La elección de Donald Trump en EEUU y el auge populista en países de Europa han provocado debates sobre el devenir de la democracia como sistema político. No pocos analistas comparan la situación con la de los años 30 del siglo XX, cargados de propuestas autoritarias, nacionalismos y fundamentalismos; con una polarización extrema y un desdén creciente por la búsqueda de consensos y compromisos pragmáticos.
How democracy ends —último libro de David Runciman, profesor de Cambridge— alerta que la comparación podría ser errónea. Hay síntomas parecidos, pero la enfermedad sería una distinta. La democracia floreció en Occidente —afirma— como consecuencia de un conjunto determinado de circunstancias que pueden haberse trastocado.

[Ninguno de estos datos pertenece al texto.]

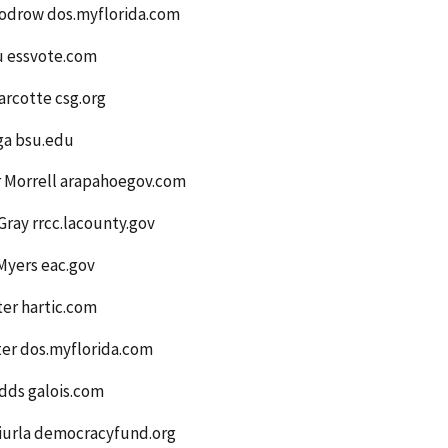
odrow dos.myflorida.com
u essvote.com
arcotte csg.org
ga bsu.edu
r Morrell arapahoegov.com
ray rrcc.lacounty.gov
Myers eac.gov
er hartic.com
ter dos.myflorida.com
dds galois.com
iurla democracyfund.org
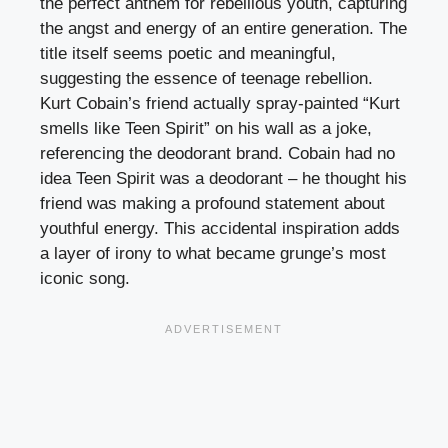
the perfect anthem for rebellious youth, capturing
the angst and energy of an entire generation. The
title itself seems poetic and meaningful,
suggesting the essence of teenage rebellion.
Kurt Cobain’s friend actually spray-painted “Kurt
smells like Teen Spirit” on his wall as a joke,
referencing the deodorant brand. Cobain had no
idea Teen Spirit was a deodorant – he thought his
friend was making a profound statement about
youthful energy. This accidental inspiration adds
a layer of irony to what became grunge’s most
iconic song.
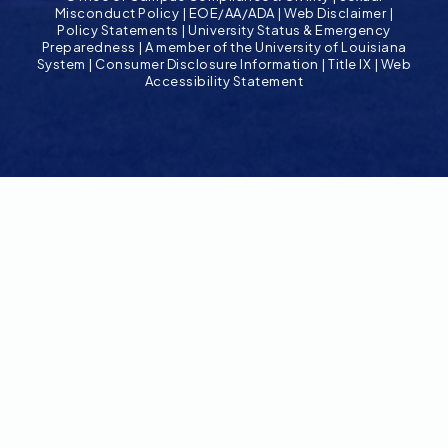
Misconduct Policy
|
EOE/AA/ADA
|
Web Disclaimer
|
Policy Statements
|
University Status & Emergency
Preparedness
|
A member of the University of Louisiana
System
|
Consumer Disclosure Information
|
Title IX
|
Web
Accessibility Statement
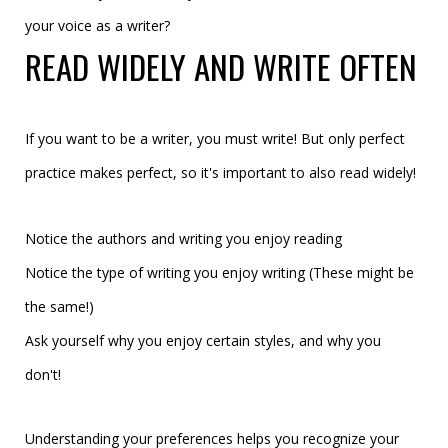
your voice as a writer?
READ WIDELY AND WRITE OFTEN
If you want to be a writer, you must write! But only perfect
practice makes perfect, so it's important to also read widely!
Notice the authors and writing you enjoy reading
Notice the type of writing you enjoy writing (These might be
the same!)
Ask yourself why you enjoy certain styles, and why you
don't!
Understanding your preferences helps you recognize your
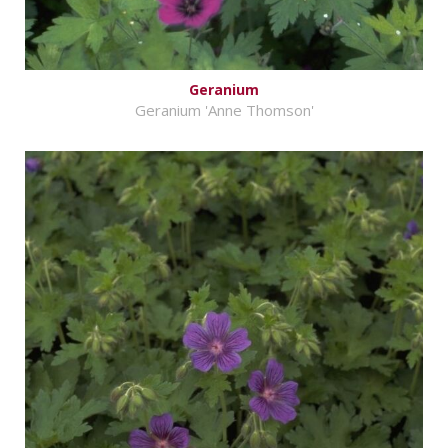
Geranium
Geranium 'Anne Thomson'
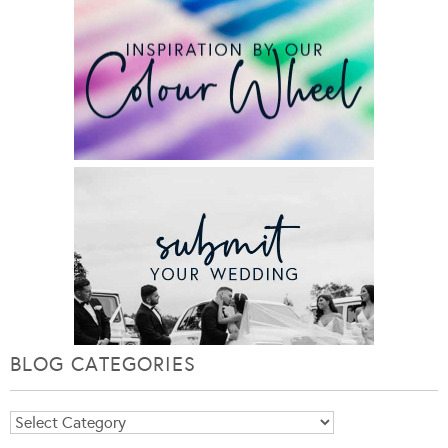
BLOG CATEGORIES
Blog
Categories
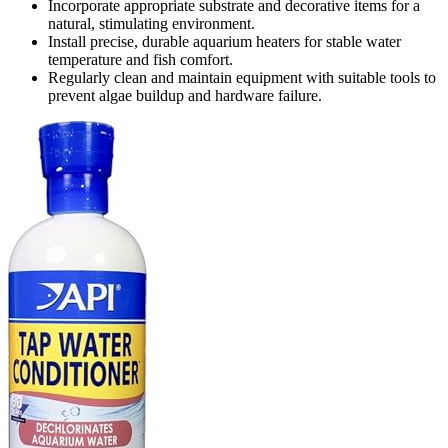
Incorporate appropriate substrate and decorative items for a
natural, stimulating environment.
Install precise, durable aquarium heaters for stable water
temperature and fish comfort.
Regularly clean and maintain equipment with suitable tools to
prevent algae buildup and hardware failure.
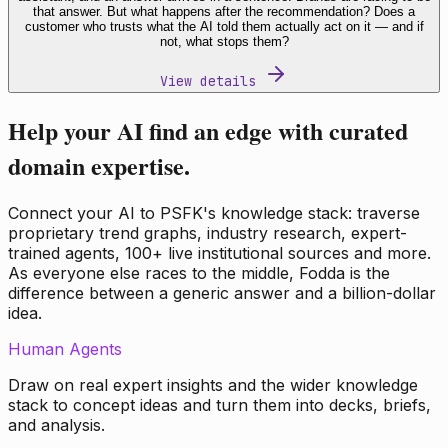
that answer. But what happens after the recommendation? Does a
customer who trusts what the AI told them actually act on it — and if
not, what stops them?
View details
Help your AI find an edge with curated
domain expertise.
Connect your AI to PSFK's knowledge stack: traverse
proprietary trend graphs, industry research, expert-
trained agents, 100+ live institutional sources and more.
As everyone else races to the middle, Fodda is the
difference between a generic answer and a billion-dollar
idea.
Human Agents
Draw on real expert insights and the wider knowledge
stack to concept ideas and turn them into decks, briefs,
and analysis.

El libro enfatiza las tres amenazas típicas para una democracia: los golpes, las catástrofes, y su sumisión ante la tecnocracia. Los golpes militares tradicionales ya han perdido vigencia. Grecia sufrió uno en 1967. En años recientes, en cambio, el gobierno electo se sostuvo, incluso cuando se mostró incapaz de ejecutar políticas que había ofrecido a la Unión Europea, al FMI y a la banca internacional.
Grandes catástrofes —los efectos del cambio climático y la amenaza latente de una guerra nuclear— sí podrían causar que la democracia pase a ser vista como un sistema para “tiempos normales”.
Por su parte, la tecnología de la información nos vuelve dependientes de nuevos medios que “ni controlamos ni entendemos”. Innovaciones tales como los robots inteligentes y las campañas virales orquestadas en redes sociales pueden amenazar la legitimidad de cualquier representación democrática.
Hay jóvenes académicos que critican a la democracia como un sistema anticuado para ordenar políticamente a las sociedades. Nick Bostrom, de la Universidad de Oxford, plantea que, ante desafíos inéditos, los ciudadanos votan sólo atendiendo el hoy. Jason Brennan, filósofo de la Universidad de Georgetown, autor de Against democracy, argumenta que lo complejo de muchos temas políticos impide su comprensión por muchos y hasta sugiere pruebas previas a los votantes que excluyan a los desinformados. El filósofo Nick Land concluye que la democracia ha degenerado en “un consumismo estéril y orgiástico, en una incontinencia financiera, y en un circo político”. Runciman señala bien las limitaciones de estos argumentos, sin dejar de reconocer la frustración masiva por un sistema que no ha facilitado una mejor distribución de los beneficios del crecimiento reciente. La elección de Trump debe mucho al estancamiento del sueldo real promedio en EEUU durante los últimos 40 años. Y el Internet, en vez de convertirse en un facilitador de transparencia y participación cívica, ha envenenado el agua del pozo. Sectas extremas lo aprovechan para acusar a sus rivales de teorías conspirativas. Así, muchos perciben a la democracia hoy como ineficaz y manoseada por los prejuicios y la ira.
Runciman no ofrece soluciones mágicas pero señala que los gobiernos representativos han dejado de renovarse. A inicios del siglo XX, por ejemplo, la democracia se veía reforzada por la lucha por el voto femenino y la creación de los Estados del bienestar. La Segunda Guerra Mundial demostró los beneficios del sistema respecto del fascismo. La Guerra Fría afirmó al capitalismo liberal democrático sobre el totalitarismo soviético. Hoy la democracia pareciera estar postrada en una mid-life crisis.
PD: No hace mucho le preguntaron a Runciman si apoyaba reducir la edad del voto de 18 a 16 años y respondió que debería ser a 6 años. Y no bromeaba. Considera que el voto de niños y jóvenes de 6 a 16 años sería uno mejor pensado y futurista que la mediana del de los mayores de 80.